False Positives/Negatives

One of the limitations of AI detectors is the issue of false positives and false negatives. False positives occur when AI checkers incorrectly flag human-written content as AI-generated. Dr. Anneke Schmidt, a content strategist and SEO consultant, conducted her own research on AI detectors and found that to avoid false positives, users might need to insert mistakes or formatting issues deliberately. For businesses and marketers, false positives can create unnecessary roadblocks, leading to time-consuming revisions or unjustified concerns over content quality.

Dr. Schmidt notes that AI detectors tend to flag more complex or academic content, while simpler styles are less likely to be mislabeled. This creates a dilemma for businesses that produce high-level, technical content—they shouldn’t have to simplify or reduce the quality of their work just to pass an AI detection test.

The limitations of AI detectors aren’t confined to text alone. They also extend to image detection. As AI-generated visuals become more sophisticated, distinguishing between real and synthetic graphics has grown increasingly difficult.

The New York Times conducted a test using over 100 synthetic and real images to evaluate the performance of AI image detection services. Their findings were clear: “The results show that the services are advancing rapidly, but at times fall short.”

Much like text detectors, image detectors rely on algorithms trained on historical data to spot signs of manipulation or AI generation.

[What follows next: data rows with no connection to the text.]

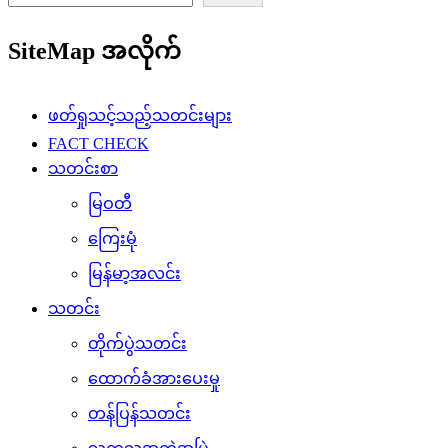
SiteMap အလိုက်
ဖတ်ရှုသင့်သည့်သတင်းများ
FACT CHECK
သတင်းစာ
မြဝတီ
ကြေးမုံ
မြန်မာ့အလင်း
သတင်း
တိုက်ပွဲသတင်း
ထောက်ခံအားပေးမှု
တန်ပြန်သတင်း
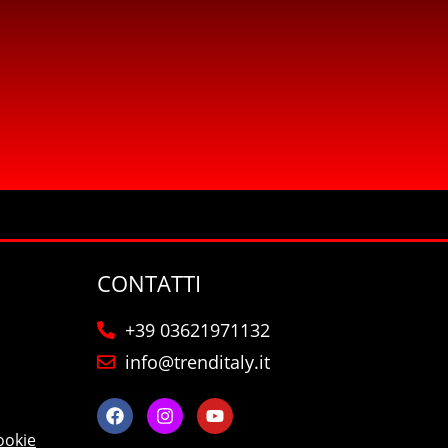
CONTATTI
+39 03621971132
info@trenditaly.it
ookie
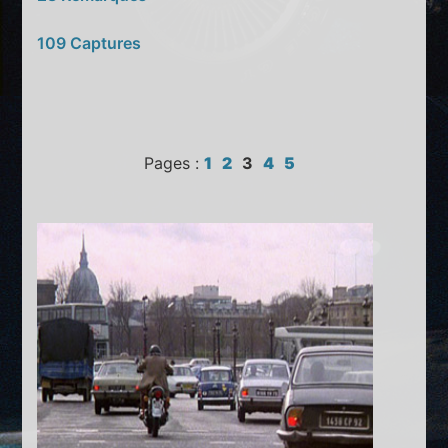
109 Captures
Pages :
1
2
3
4
5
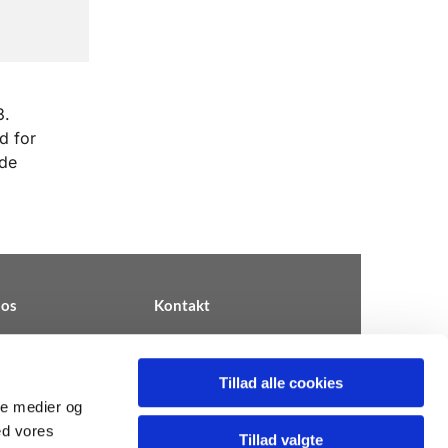
3.
d for
nde
os
Kontakt
Tillad alle cookies
ale medier og
km.dk ∙ CVR 31812909
ed vores
Tillad valgte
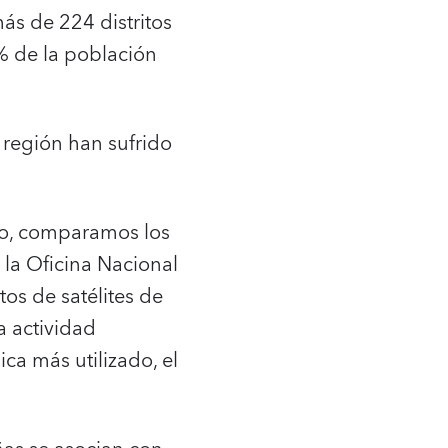
ás de 224 distritos
 de la población
 región han sufrido
ito, comparamos los
 la Oficina Nacional
os de satélites de
a actividad
a más utilizado, el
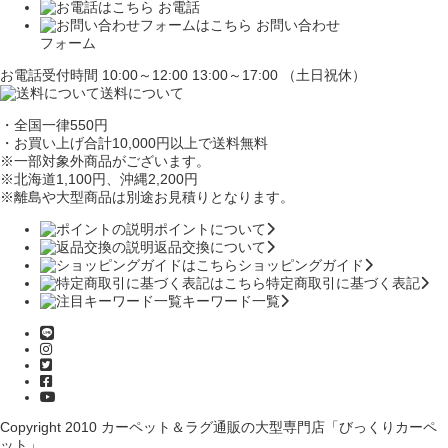
お電話
お問い合わせ
フォーム
お電話受付時間 10:00～12:00 13:00～17:00 （土日祝休）
送料について
・全国一律550円
・お買い上げ合計10,000円
以上で送料無料
※一部対象外商品がございます。
※北海道1,100円
、沖縄2,200円
※離島や大型商品は別途お見積りとなります。
ポイントについて
返品交換について
ショッピングガイド
特定商取引に基づく表記
キーワード一覧
Copyright 2010
カーペット＆ラグ通販の大型専門店「びっくりカーペ
ット」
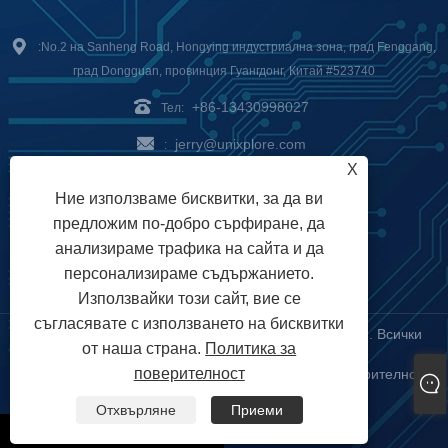
:No.2 на Sanheng Road, Hongying индустриална зона, град Fenggang,
град Dongguan, провинция Гуангдонг, Китай #523740
+86-13430998027
Тел:
jerry@unixplore.com
:
X
Delivery Service
Payment
Ние използваме бисквитки, за да ви
предложим по-добро сърфиране, да
Options
анализираме трафика на сайта и да
персонализираме съдържанието.
Използвайки този сайт, вие се
съгласявате с използването на бисквитки
Авторско право © 2023 Unixplore Electronics Co., Ltd. Всички
от наша страна.
Политика за
права запазени
поверителност
Links
Sitemap
RSS
XML
Политика за поверителност
|
|
|
|
|
Отхвърляне
Приеми
whatsapp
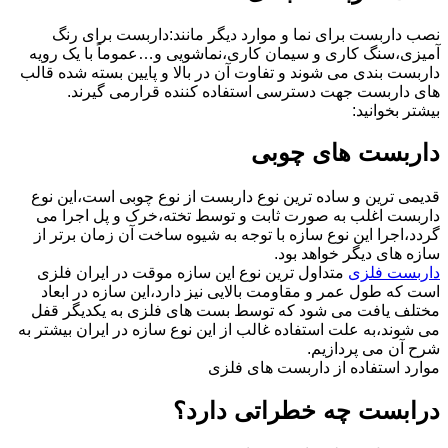
نصب داربست برای نما و موارد دیگر مانند:داربست برای رنگ
آمیزی،سنگ کاری و سیمان کاری،نماشویی و…عموماً با یک رویه
داربست بندی می شوند و تفاوت آن در بالا و پایین بسته شده قالب
های داربست جهت دسترسی استفاده کننده قرارمی گیرند.
بیشتر بخوانید:
داربست های چوبی
قدیمی ترین و ساده ترین نوع داربست از نوع چوبی است،این نوع
داربست اغلب به صورت ثابت و توسط تخته،خرک و پل اجرا می
گردد،اجرا این نوع سازه با توجه به شیوه ساخت آن زمان برتر از
سازه های دیگر خواهد بود.
داربست فلزی
متداول ترین نوع این سازه موقت در ایران فلزی
است که طول عمر و مقاومت بالایی نیز دارد،این سازه در ابعاد
مختلف یافت می شود که توسط بست های فلزی به یکدیگر قفل
می شوند،به علت استفاده غالب از این نوع سازه در ایران بیشتر به
شرح آن می پردازیم.
موارد استفاده از داربست های فلزی
درابست چه خطراتی دارد؟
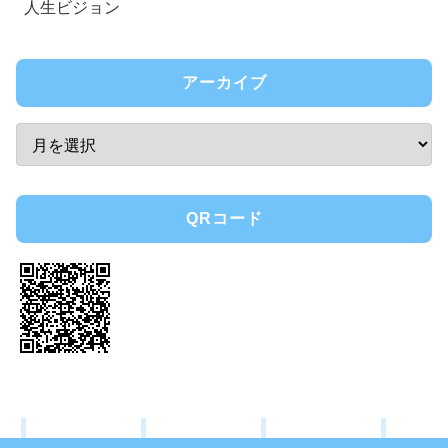
人生ビジョン
アーカイブ
QRコード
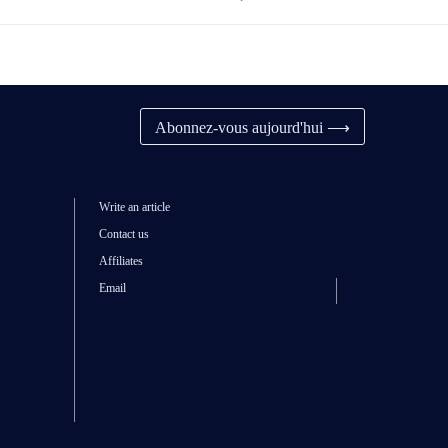
Abonnez-vous aujourd'hui ⟶
Write an article
Contact us
Affiliates
Email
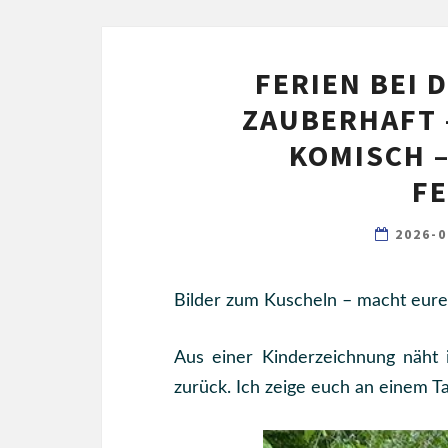
FERIEN BEI 
ZAUBERHAFT 
OMISCH – E
E
2026-
Bilder zum Kuscheln – macht eure
Aus einer Kinderzeichnung näht 
zurück. Ich zeige euch an einem Ta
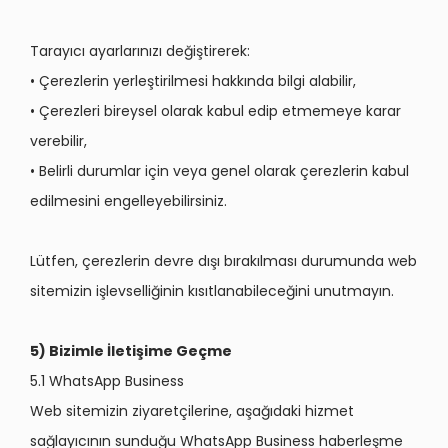
Tarayıcı ayarlarınızı değiştirerek:
• Çerezlerin yerleştirilmesi hakkında bilgi alabilir,
• Çerezleri bireysel olarak kabul edip etmemeye karar
verebilir,
• Belirli durumlar için veya genel olarak çerezlerin kabul
edilmesini engelleyebilirsiniz.
Lütfen, çerezlerin devre dışı bırakılması durumunda web
sitemizin işlevselliğinin kısıtlanabileceğini unutmayın.
5) Bizimle İletişime Geçme
5.1 WhatsApp Business
Web sitemizin ziyaretçilerine, aşağıdaki hizmet
sağlayıcının sunduğu WhatsApp Business haberleşme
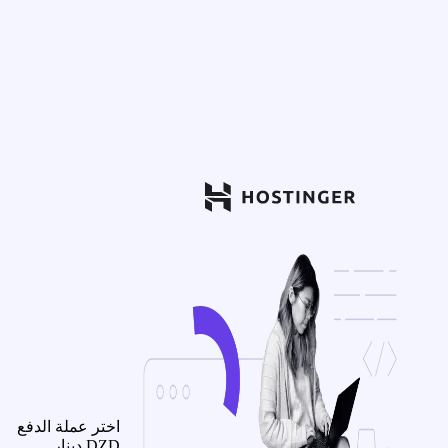
اختر عملة الدفع
DZD
دينار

However, as AI technologies evolve, so do the techniques for creating highly realistic images. This makes it harder for these tools to keep up.

Accuracy Issues

The issue of AI detector accuracy isn’t new. A study by the International Journal for Educational Integrity found that “AI detection tools were more accurate in identifying content generated by GPT 3.5 than GPT 4. However, when applied to human-written control responses, the tools exhibited inconsistencies, producing false positives and uncertain classifications.” In July 2023, OpenAI discontinued its AI Classifier tool after it achieved a success rate of just 26 percent.

As an experiment, we ran the Constitution of the United States through a popular AI detector. The results were that the document was 98.53 percent likely AI-generated. This could lead some to believe that the more times content appears “out there” or the more times content is entered into a detector, the more likely it is that it will be flagged as machine-generated.

We also asked ChatGPT if submitting different versions of the same content into AI detectors will send up red flags. The answer was a resounding yes, citing pattern recognition, repeated submissions, and model-specific traits as contributing factors.

Bias in Detection

Further research by the European Network for Academic Integrity (ENAI) revealed another concerning issue with AI detectors: bias. After analyzing 12 publicly available tools, the researchers concluded that these tools are not only inaccurate but also tend to wrongly classify content as human-written rather than accurately detecting AI-generated text.

Another concern is the detectors’ inherent bias toward non-native English speakers. Studies have shown that their text is more likely to be labeled as machine-written. The use of grammar, spelling, and editing tools—often used by native and non-native English speakers alike—may also trigger AI detectors.

AI with Human Expertise

As the University of Kansas Center for Teaching Excellence says, “As tempting as it might be to use [AI] detector as a shortcut, you should not. The tool provides information, not an indictment.” Ultimately, AI detectors have a long way to go before they can be considered reliable. Businesses, writers, editors, and readers need to understand these limitations and carefully consider how much weight to place on AI detection tools. Instead of depending solely on AI detectors, a balanced approach combining human oversight with AI support will likely yield the best results. As Dr. Schmidt suggests, “Trust your instincts. That’s what sets us apart from the robots.”